→ To do
The finished copy should hold every entry exactly as given, and no pictures.

Start of Material supplied

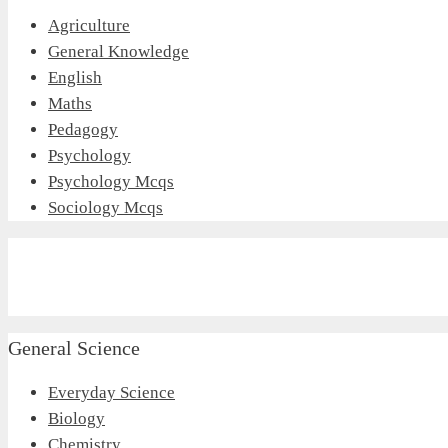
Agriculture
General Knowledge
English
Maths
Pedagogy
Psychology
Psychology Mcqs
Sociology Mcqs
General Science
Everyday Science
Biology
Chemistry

End of Material supplied

→ Expected answer
Agriculture
General Knowledge
English
Maths
Pedagogy
Psychology
Psychology Mcqs
Sociology Mcqs
General Science
Everyday Science
Biology
Chemistry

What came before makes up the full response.